In the three months that ended March, the Atlanta, GA.-based company is expected to earn $3.03 per share on revenue of $34.61 billion. This compares to the year-ago quarter when earnings were $2.08 per share on revenue of $27.54 billion. For the full year, ending January, earnings of $11.86 per share would rise 8% year over year from $12.91, while full-year revenue of the $136.65 billion would rise 3.4% year over year.
Aside from expanding its product offerings and improving its delivery and fulfillment capabilities, where it aims to increase both its two-day and one-day shipping initiatives, Home Depot has put $11 billion towards its digital capabilities through its One Home Depot program. However, the fact that Home Depot’s fiscal year EPS is expected to grow just 8% which is about 50% lower year over year, is one example of the tougher comparisons the company will be facing in 2021.
As noted, one of the major effects of the pandemic has been higher demand for homeownership as renters look to exit overcrowded cities.

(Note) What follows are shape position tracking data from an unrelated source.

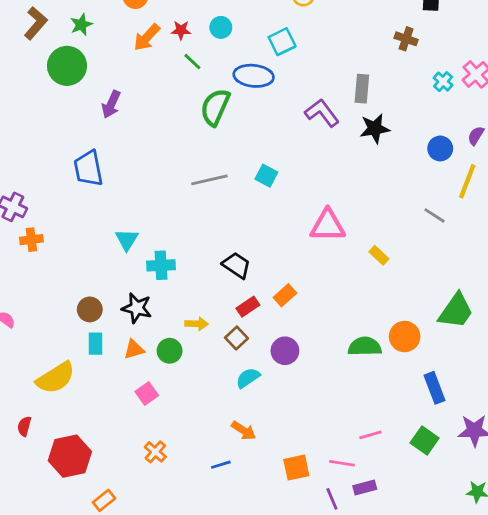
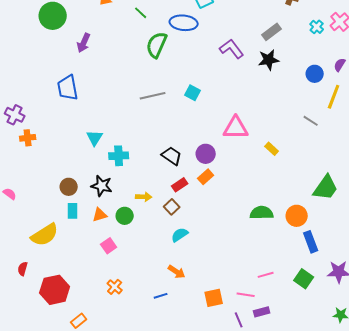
gray rectangle: (362, 89) -> (272, 32), moved, turned 48
orange circle: (405, 337) -> (297, 216), moved
purple circle: (285, 351) -> (206, 154), moved

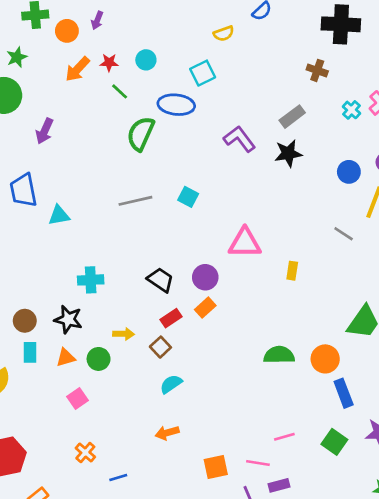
cyan triangle: (95, 138) -> (59, 215), moved, turned 48
yellow rectangle: (272, 149) -> (292, 271), turned 56
orange arrow: (177, 272) -> (167, 433), turned 132
blue line: (161, 296) -> (118, 478), moved

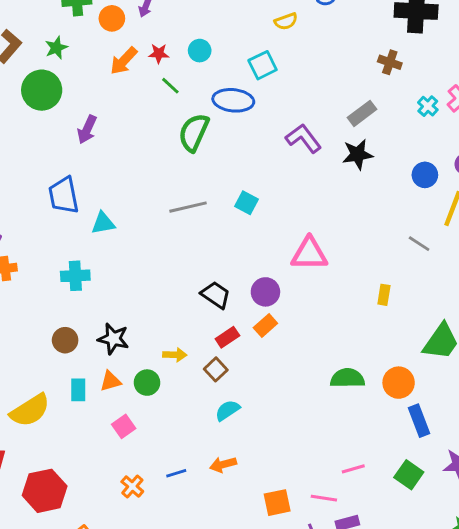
yellow rectangle: (292, 271) -> (384, 295), moved
cyan cross: (91, 280) -> (75, 276), moved
cyan rectangle: (30, 352) -> (78, 390), moved
blue line: (118, 478) -> (176, 473), moved

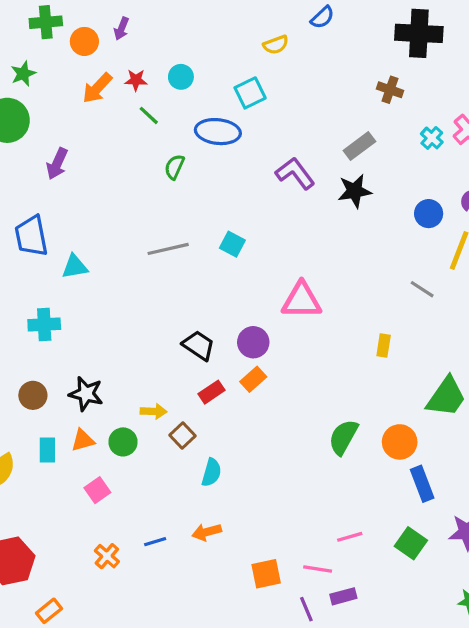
green semicircle: (194, 132) -> (174, 167), size x0.6
brown square: (216, 369) -> (183, 436), moved
green semicircle: (347, 378) -> (343, 437), turned -60
cyan semicircle: (227, 410) -> (211, 472), turned 140

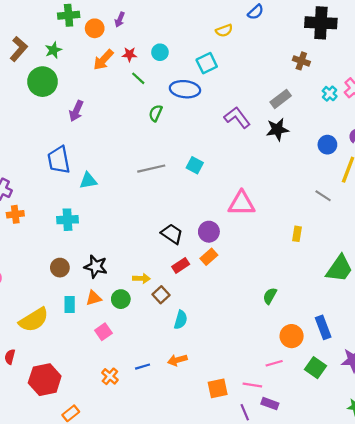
green semicircle: (343, 437) -> (270, 296), size x0.7
orange circle: (400, 442) -> (292, 336), moved
purple rectangle: (343, 596) -> (270, 404), turned 35

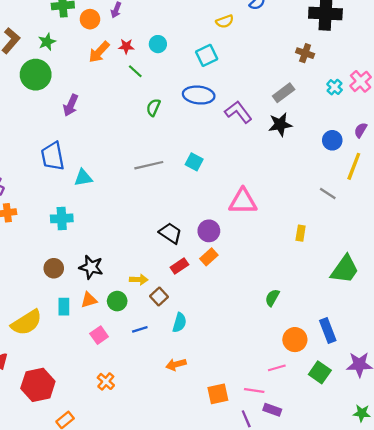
blue ellipse: (185, 89) -> (199, 95), moved
blue line: (143, 367) -> (140, 329), moved

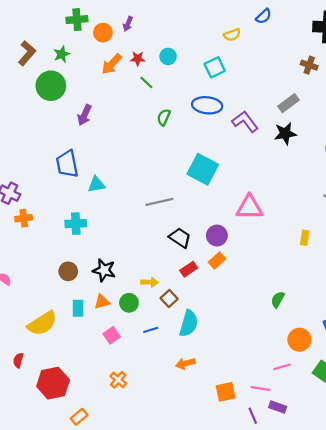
cyan square: (194, 162) -> (203, 169), size x1.8
gray line: (149, 165) -> (159, 202), moved
cyan semicircle: (179, 323) -> (189, 323), size x1.4

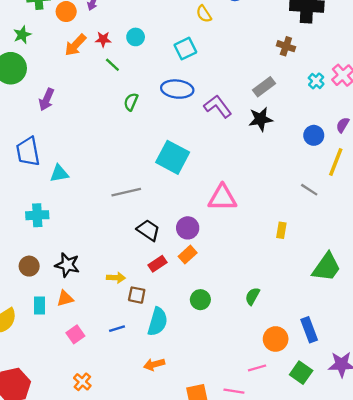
yellow semicircle: (232, 35) -> (204, 14), turned 77
brown square: (169, 298) -> (137, 295), turned -35
green circle: (129, 303) -> (200, 300), moved

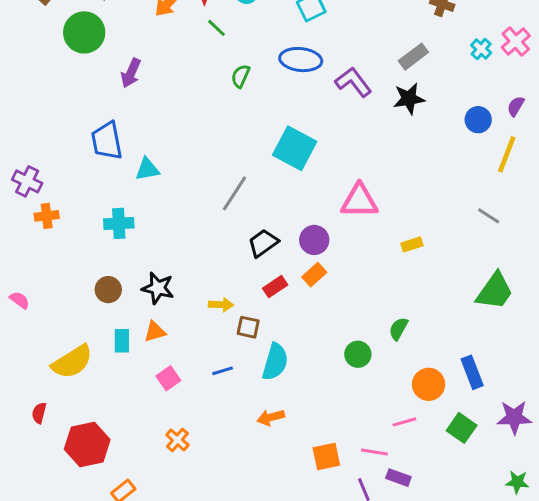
gray line: (309, 190) -> (489, 216), moved
gray line: (126, 192) -> (235, 193), turned -44
black trapezoid: (148, 230) -> (263, 243), turned -70
yellow rectangle: (281, 230) -> (412, 244), moved, turned 63
green circle: (200, 300) -> (358, 354), moved

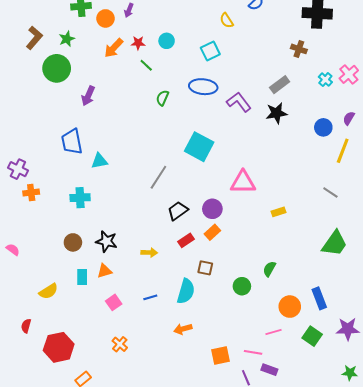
brown square: (248, 327) -> (205, 268), moved
yellow semicircle: (72, 362) -> (48, 291), size x0.7

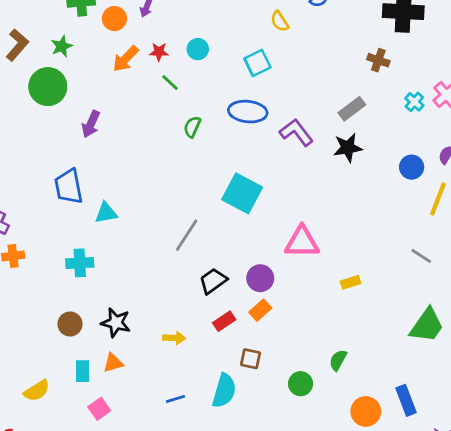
pink square: (114, 302) -> (99, 409), moved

Higher homeownership, sparked by record-low mortgage rates for mortgage loans, caused a surge in demand for home improvement products and services. The concern is whether all that growth has been pulled forward, meaning the pandemic-driven revenue has already been spent?
In the fourth quarter Home Depot delivered results in that easily beat expectations on both the top and bottom lines. Fourth quarter revenue of $32.26 billion rose 25% year over year beating estimates by $1.7 billion. The bottom line was also strong, coming in at $2.65 per share, beating by 3 cents. Just as impressive was the same-store sales figure of 24.5%, topping consensus of 19% increase. On Tuesday investors will want to see whether Home Depot can build on these numbers or whether it will suffer from home-improvement fatigue.